Un quatrième roman, Naufrage, dont le lancement a lieu demain. Une tournée française ce printemps avec Mort-Terrain sous le bras, son troisième roman qui a remporté l'an dernier le prix France-Québec. Le tournage cet été de La chute de Sparte, adaptation cinématographique de son deuxième roman, qu'il a coscénarisée avec le réalisateur Tristan Dubois. C'est clair, le Loco Locass Biz est en train de réussir son virage post-rap avec brio.

«L'année 2016 tournera autour de ma création et j'en suis très heureux», dit l'auteur, qui précise que Loco Locass «existera tant que l'un des trois membres ne sera pas mort», mais que pour l'instant, le groupe est «en jachère».

«Ça nous avait pris huit ans avant de faire le précédent album. On n'est pas pressés. Loco Locass, c'est avant tout une cellule de création.»

Depuis plusieurs années, le chanteur de 43 ans ne s'en cache pas: il ne se voit pas faire du rap jusqu'à 80 ans. La dépression qui l'a frappé il y a quelques années, et qui a mené à son premier roman, Dérives, lui a permis de trouver sa nouvelle voie: écrivain.
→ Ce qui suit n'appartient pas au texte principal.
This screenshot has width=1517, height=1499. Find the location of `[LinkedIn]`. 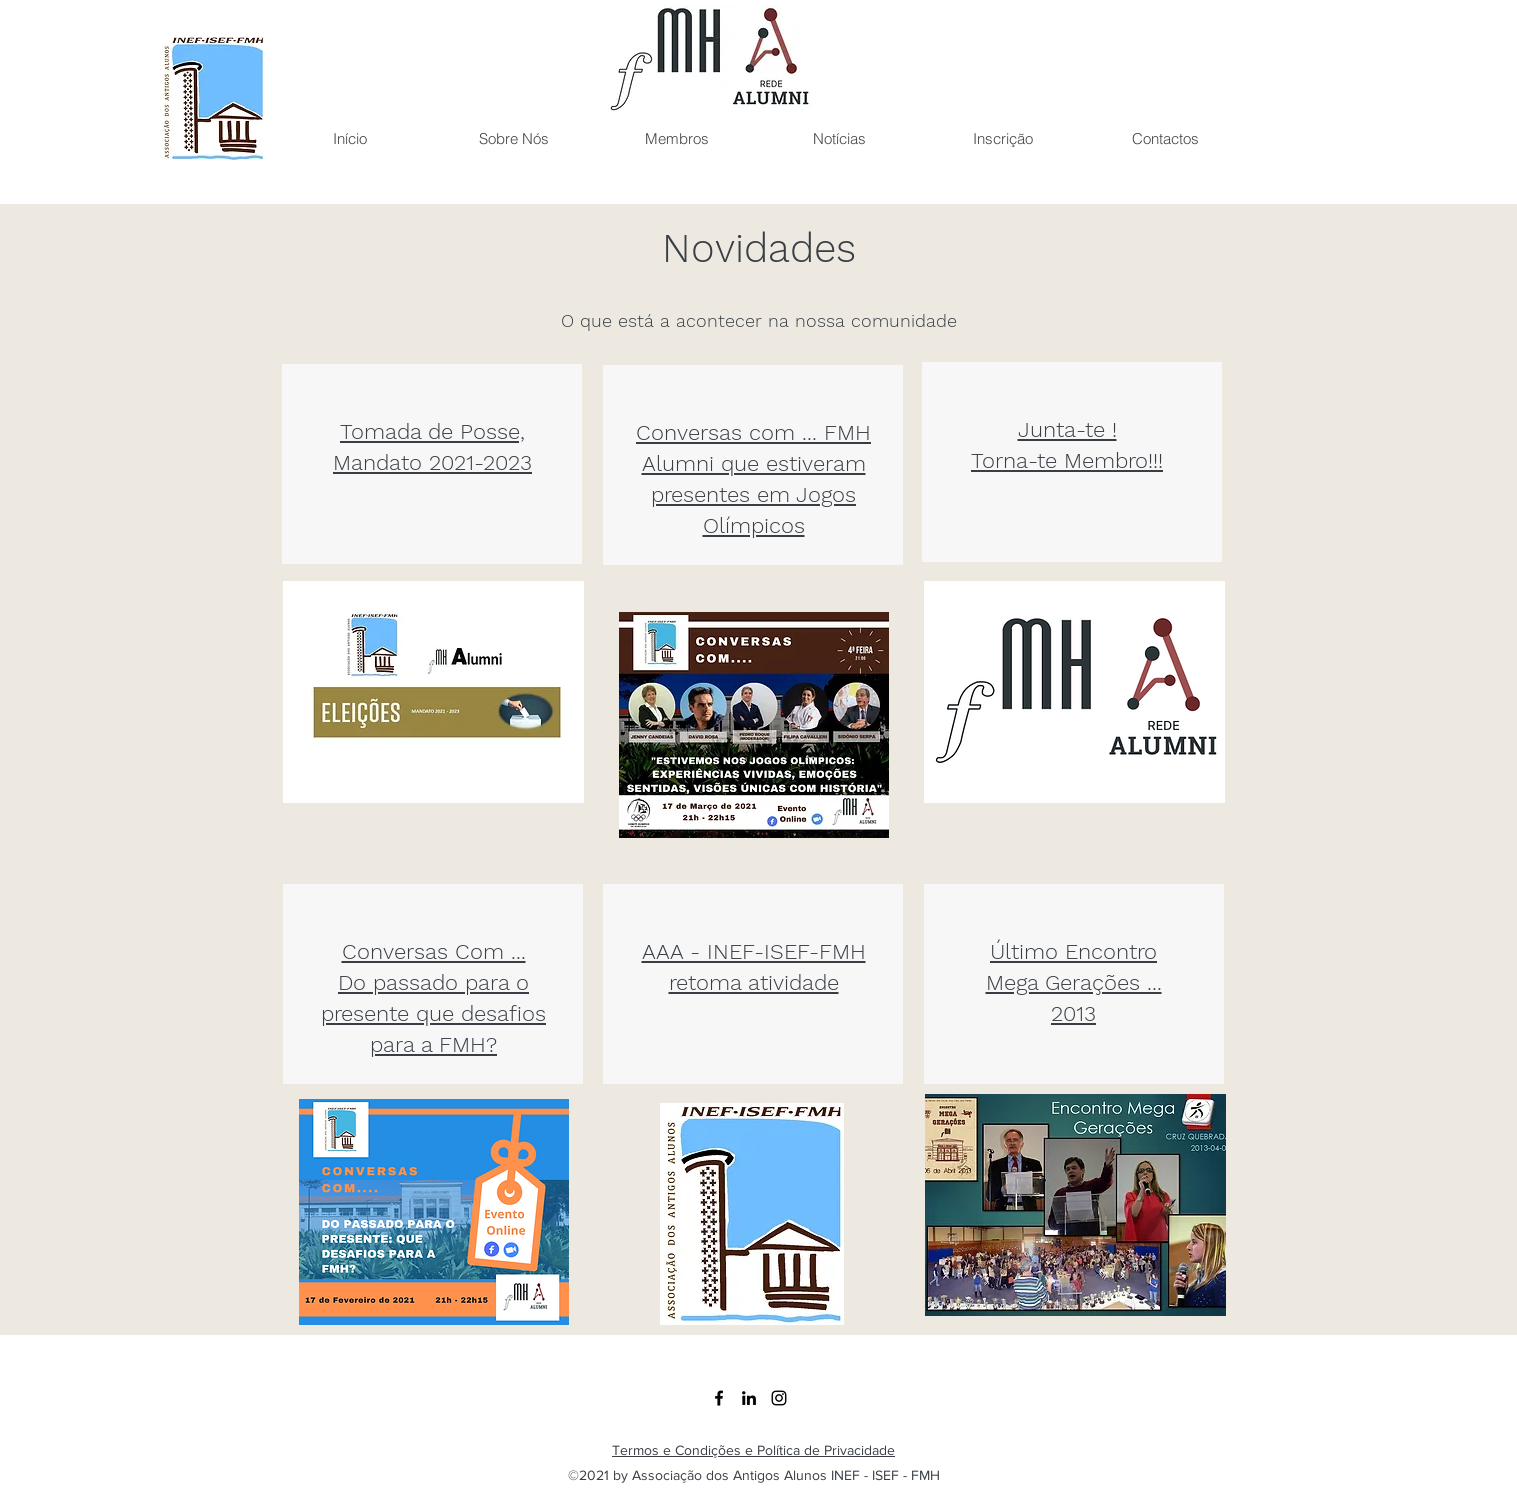

[LinkedIn] is located at coordinates (749, 1398).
Trois romans plus tard, il admet qu'il y a pris goût. «Récemment, j'ai indiqué pour la première fois sur un formulaire que j'étais écrivain, avant d'écrire rappeur. L'important est le moyen de s'exprimer. Ça adonne qu'en ce moment, les histoires que j'ai à raconter prennent plus que deux minutes, elles prennent 200 pages», dit celui qui signe avec Batlam (Sébastien Ricard) tous les textes de Loco Locass.

Cacher la voix

Son côté rappeur est peut-être dans l'ombre, mais Biz n'a pas l'intention de reprendre son nom de Sébastien Fréchette pour autant. «C'est mon nom d'artiste. Non, il ne me pèse pas, et après quatre romans, je suis pris avec jusqu'à la fin de mes jours!»

S'il s'appelle toujours Biz, l'auteur fait par contre un effort pour que sa voix, reconnaissable entre toutes, ne soit pas «audible» dans ses romans. «J'ai essayé de la faire taire parce qu'elle est tellement nasillarde qu'elle peut être fatigante pour ceux qui l'entendent. En même temps, elle est caractéristique, et je sais que c'est cette notoriété qui me permet d'être ici avec toi aujourd'hui pour parler de mon livre.»

Attablé devant une poutine dans un resto de la Plaza St-Hubert, Biz, qui est conscient qu'il doit être à la hauteur des attentes que la popularité lui confère, est plus affable que son personnage public. La discussion autour de Naufrage nous confirme qu'il s'est adouci. Oui, il est toujours fâché et indigné, mais son indignation a pris une autre forme.

«Ce n'est pas un virage à 180 degrés, plutôt une légère correction dans ma trajectoire.»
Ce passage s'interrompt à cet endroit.